Our belief is that you need to find the right place for you and your child. Inspection reports and accreditations are no substitute for a personal visit to check:

  • Are the children calm, safe and happy?
  • Are the staff friendly and proud of their work?
  • How do the staff interact with the children?

For a full quality checklist, visit our website.

What is your opinion?

Do you have an opinion about anything David has said? How do you feel about the low number of men working in childcare? Maybe you are a guy who works in this sector? Maybe you have some opinions on Ofsted or the cost of childcare?

If so, please do comment below.
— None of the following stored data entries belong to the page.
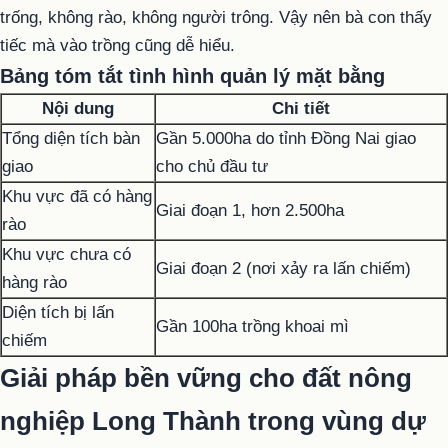
trống, không rào, không người trông. Vậy nên bà con thấy
tiếc mà vào trồng cũng dễ hiểu.
Bảng tóm tắt tình hình quản lý mặt bằng
Nội dung
Chi tiết
Tổng diện tích bàn
Gần 5.000ha do tỉnh Đồng Nai giao
giao
cho chủ đầu tư
Khu vực đã có hàng
Giai đoạn 1, hơn 2.500ha
rào
Khu vực chưa có
Giai đoạn 2 (nơi xảy ra lấn chiếm)
hàng rào
Diện tích bị lấn
Gần 100ha trồng khoai mì
chiếm
Giải pháp bền vững cho đất nông
nghiệp Long Thành trong vùng dự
It would be great to find out other people’s views and get a conversation started on these subjects.

8 thoughts on “Men working in childcare: Q&A with David Wright of Paint Pots nurseries”

  1. Thank you for sharing this- it’s such an important topic. I believe if we want to truly address gender inequality for both sexes, it has to start with kids. Showing them it’s ok to play with whatever toys they want. Showing them that men do childcare too is a vital part of that. We aim to split childcare 50/50 in our family, though don’t always succeed. Thanks for sharing about Forest Folk- they just opened one in my area so I’m on the wait list now!

    1. I merely had the idea, David provided the answers! And yes, both sexes stand to gain from seeing men in caring roles. It is no different from seeing women in managerial roles and yet it doesn’t get the same recognition.

  2. A really fascinating and inspiring read. I would love to see more men working in the childcare industry. I want my girls to see that men are as capable and welcome to help care for children as women. Hopefully with work such as this, over time things will change.

    I also agree with the comments on cost. I dislike paying so much for childcare. But I want to know the staff caring for my child are trained, happy and renumerated fairly for the vital work they do. They deserve the opportunity to make a real career and not be earning a low salary when it is a skilled profession that demands a lot of care and focus. I do agree that the way the society in the UK views children is really divided, with many seeing them as a gift to nurture and others seeing them as a burden that parents should fund. But in my view, in the same way as we provide benefits to support those adults in need, we should invest better in early years education. I get so fed up of new government schemes which, when you really do the maths, barely pay a setting enough to cover basic costs.

    1. Well said. I believe that certain things should be outside the scope of a government so they cannot simply be altered every four years. A cross party working group for childcare would really be welcomed.

      1. Seconded Joseph! These should be long-term ambitions, it’s the only way to change the status quo.

    2. No disagreements here Angela! This isn’t a men’s rights issue, it’s about a more equitable society that benefits everyone. That means recognising men are capable carers and recognise this, just as we have, over recent decades, come to think nothing of women in the armed forces, politics business and so on.

      As for costs, it’s quite a hard-hitting thing to say some people consider children a burden while others consider them something to nurture but it is true. I also don’t quite get how the Government pays childcare setting so little. I know it’s often just a few pounds an hour, barely covering costs if it even does.

  3. I have been an advocate of men in childcare since starting my event childcare business in 1992. I’m proud that many of the young people who used our service now work for us and have gone on to train as EYPs or Primary teachers. We have moved on since the days when parents refused to let a male childcare worker even hold their child, but like David, we do get the toileting question from time to time! My response is “does their Dad/ Grandad/uncle/brother/ never take them to the toilet?”

    1. I am afraid I have heard the argument used about male childcare workers accompanying kids to the lavatory. Hopefully attitudes are changing. Glad to hear you have had so many use your service.